Preaching and teaching Christ from the prophets is more than just throwing in a correlating NT passage as a footnote to your lesson. Many times in the prophets, the text will present a problem; our job is not just to diagnose how that problem infects our lives, churches, or culture but also to show how Christ is the answer to that problem. For example, Isaiah 5:8-30 documents the problems of Judah’s oppression, selfishness, pursuit of pleasure—teaching this passage requires more than just showing how we struggle with these same sins in the present; Christian preaching and teaching must also show how the cross and knowing Christ provide the antidote to this type of living. If we fail to do this, we really are doing nothing more than moralizing about the text. We’re like a doctor who diagnoses a disease but then offers to healing prescription for the malady. We are preaching the law but offering no grace.

Chappell made the point in his message that the only reason sin has any power in our lives is that we love it.

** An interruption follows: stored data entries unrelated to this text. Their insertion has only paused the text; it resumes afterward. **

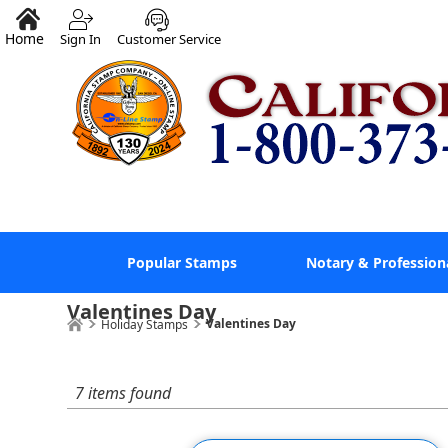
Home
Sign In
Customer Service
Popular Stamps
Notary & Profession
Valentines Day
Valentines Day
Holiday Stamps
7 items found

Our job as Christian teachers and preachers then is to help people love Christ more than they love sin and to point to the grace of Christ that helps them to break sinful patterns in our lives. The people of the OT followed idols and so do we because we love those things more than we love the Lord. It’s easy to simply use the prophets to catalog and condemn the idols in our lives; the real task is to show people how much Christ has loved them and to produce love for Christ that will ultimately transform the human heart.